Caroline Gill é outra personagem fundamental na história e é uma mulher facilmente amável. É impossível não se comover com a afeição mútua e crescente entre ela e a filha adotiva, Phoebe. Caroline é uma mulher que passou muito tempo esperando... Esperou que o sucesso, o amor, as realizações pessoais acontecessem e que a sua vida começasse a fazer sentido. Enquanto isso não acontecia, ela vivia um dia após o outro, esperando. Com o desenvolvimento da história, entretanto, vemos muitas transformações na enfermeira que passa de expectadora à protagonista de sua própria vida. Particularmente, torci bastante pela felicidade de Caroline Gill.

Enfim, como já havia alertado, O guardião de memórias não é um livro digno de grandes expectativas, mas está longe de ser ruim. Vale à pena lê-lo, com certeza.

Outra obra que vale a pena é o documentário Do luto à luta (2005), dirigido por Evaldo Mocarzel, que mostra pequenas, mas valiosas, vitórias de pessoas portadoras da síndrome de Down. Abaixo você poderá assistir à primeira parte deste documentário maravilhoso.

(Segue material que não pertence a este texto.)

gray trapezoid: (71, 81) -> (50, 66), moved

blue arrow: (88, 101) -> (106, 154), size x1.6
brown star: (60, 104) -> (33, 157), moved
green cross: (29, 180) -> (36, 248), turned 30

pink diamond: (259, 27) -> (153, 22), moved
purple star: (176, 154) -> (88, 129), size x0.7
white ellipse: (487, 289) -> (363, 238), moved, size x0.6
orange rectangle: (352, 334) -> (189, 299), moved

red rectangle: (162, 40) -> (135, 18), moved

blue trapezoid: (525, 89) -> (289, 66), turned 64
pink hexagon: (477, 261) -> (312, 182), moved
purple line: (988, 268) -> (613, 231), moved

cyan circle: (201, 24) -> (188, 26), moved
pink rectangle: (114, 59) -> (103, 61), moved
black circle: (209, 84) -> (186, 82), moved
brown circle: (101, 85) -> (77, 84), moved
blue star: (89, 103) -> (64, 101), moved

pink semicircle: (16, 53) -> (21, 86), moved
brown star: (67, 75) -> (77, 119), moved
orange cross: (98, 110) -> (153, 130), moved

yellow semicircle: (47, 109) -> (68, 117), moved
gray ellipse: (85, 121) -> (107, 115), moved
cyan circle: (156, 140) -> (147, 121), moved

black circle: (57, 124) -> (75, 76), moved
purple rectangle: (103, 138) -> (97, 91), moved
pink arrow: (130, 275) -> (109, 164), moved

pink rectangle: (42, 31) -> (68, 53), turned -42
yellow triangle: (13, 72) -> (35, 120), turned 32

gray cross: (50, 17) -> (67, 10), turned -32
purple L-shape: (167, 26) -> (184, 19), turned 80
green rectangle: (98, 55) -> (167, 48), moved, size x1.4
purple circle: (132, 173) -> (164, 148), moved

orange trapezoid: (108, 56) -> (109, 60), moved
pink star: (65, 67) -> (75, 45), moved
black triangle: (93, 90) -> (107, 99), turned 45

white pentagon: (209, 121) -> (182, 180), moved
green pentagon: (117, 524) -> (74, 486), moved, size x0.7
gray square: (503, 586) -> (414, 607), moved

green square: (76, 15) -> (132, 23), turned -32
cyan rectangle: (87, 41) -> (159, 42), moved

 É com esse vídeo fantástico que me despeço por hoje. Até breve, caro leitores!

2 comentários:

Filipe "Tchuko" disse...

Olá Dell,

Historinha meio chinfrim essa. Parece novela das oito da Globo. E esses livros nesse estilo, como A cabana, não me interessam nenhum um pouco..

Curto ficção científica. Mas continue lendo, pois mesmo a pior merda tem alguma coisa a nos ensinar. Espero que esse livro tenha te ensinado algo..

Bjão Vaqu..., ou melhor, Dell.

Dell Sales disse...

Oi, Thukinho!

Sim, parece novela das 8, mas acho válida a leitura. Também não gostei de A cabana e similares, mas sempre tem quem goste.

E veja o documentário, homem! É muito bacana mesmo... E você pode vê-lo na integra no youtube.